The financial and practical impact on healthcare provision of an ageing population, the growing pressure to design sustainable healthcare facilities, and the need for a more imaginative, innovative approach to planning healthcare buildings which meet both current and future demands, were among recurring themes at a recent conference staged in Holland by the NVTG, an IFHE national member and one of the Netherlands’ leading organisations for healthcare estates and facilities management personnel. Jonathan Baillie reports.
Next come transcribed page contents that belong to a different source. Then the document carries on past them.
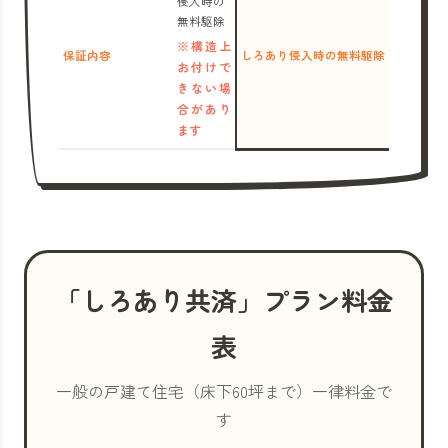
侵入時の
無料駆除
※構造上
保証内容
しろあり侵入時の無料駆除
お付けで
きない場
合があり
ます
「しろあり共済」プラン料金
表
一般の戸建て住宅（床下60坪まで）一律料金で
す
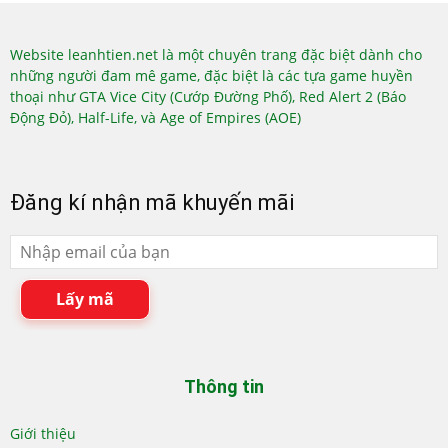
Website leanhtien.net là một chuyên trang đặc biệt dành cho
những người đam mê game, đặc biệt là các tựa game huyền
thoại như GTA Vice City (Cướp Đường Phố), Red Alert 2 (Báo
Động Đỏ), Half-Life, và Age of Empires (AOE)
Đăng kí nhận mã khuyến mãi
Lấy mã
Thông tin
Giới thiệu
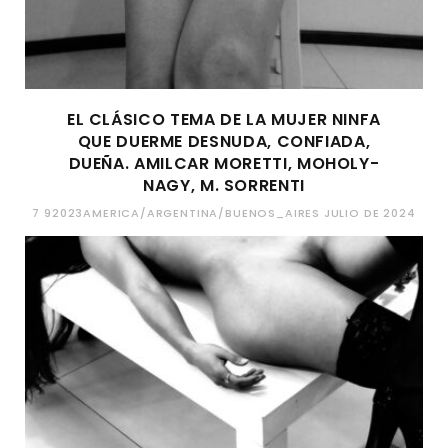
EL CLÁSICO TEMA DE LA MUJER NINFA
QUE DUERME DESNUDA, CONFIADA,
DUEÑA. AMILCAR MORETTI, MOHOLY-
NAGY, M. SORRENTI
7 92023AMERICA/ARGENTINA/BUENOS_AIRES JULIO DE 2024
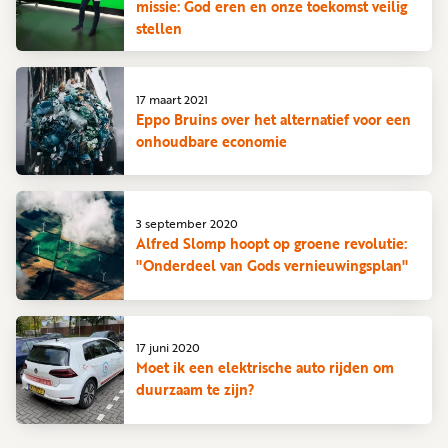
missie: God eren en onze toekomst veilig
stellen
17 maart 2021
Eppo Bruins over het alternatief voor een
onhoudbare economie
3 september 2020
Alfred Slomp hoopt op groene revolutie:
"Onderdeel van Gods vernieuwingsplan"
17 juni 2020
Moet ik een elektrische auto rijden om
duurzaam te zijn?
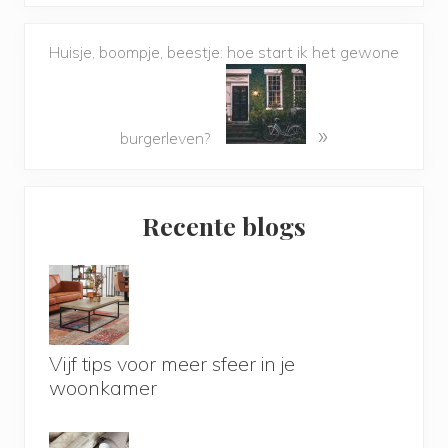
Huisje, boompje, beestje: hoe start ik het gewone
»
burgerleven?
Primary
Recente blogs
Sidebar
Vijf tips voor meer sfeer in je
woonkamer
In the foreword to a lengthy publication produced in advance of the 61st NVTG Annual Conference /3rd IFHE-Europe Congress, held in Goes in Zeeland from 2-3 April, NVTG chairman Sijtze de Boer told delegates that several “big picture” factors, including an ageing population, growing demand for patients to receive more medical treatment at home, and the increasing difficulty many senior managers were having in recruiting skilled and adaptable staff, meant the healthcare sector globally, including the estates and facilities personnel that “keep hospitals running day-to-day”, faced “a number of unprecedented challenges”.

Changing demographics

One consequence of both rising patient expectations, and the ageing population, was an “alarming rise” in healthcare demand, which was “putting increasing pressure on health costs in many countries, the Netherlands being no exception”. Illustrating the problem’s “international nature”, Sijtze de Boer cited data which revealed that, in the Spring of 2008, 700 of Germany’s hospitals were reportedly “under threat of bankruptcy because economic initiatives could not be realised”. Meanwhile demographically he said that, by 2050, the current ratio of five working people to one retired would have changed from two to one. Against such a backdrop, and with sustainability, integrated security, and ensuring business continuity among the many other issues healthcare estates personnel must grapple with, there was also, he argued, a need for different organisational structures within the healthcare sector generally, coupled with a healthcare facility construction system “better aligned with future use and new technology”. In a subsequent presentation, “Healthcare in the Netherlands”, Hans Klein Breteler, a member both of the Dutch Senate’s Christian Democratic Appeal (CDA) party, and of the country’s Zorginnovatieplaftorm (ZIP), (roughly translated “Care Innovation Platform”, a Government-backed organisation that promotes healthcare innovation via new methods of prevention, cure and care, many of them ICT-based), explained that the Netherlands’ total current healthcare budget is some e60 bn, with around 10% of current construction projects involving new healthcare buildings. While he said the Netherlands “came above average” in its cure rates in the European Health Index, the Dutch healthcare sector was simultaneously facing costs rising faster than both labour productivity and inflation, “a lack of innovative thinking”, and difficulties in recruiting skilled staff. This was as much the case in the healthcare estates and facilities field as in clinical and medical disciplines.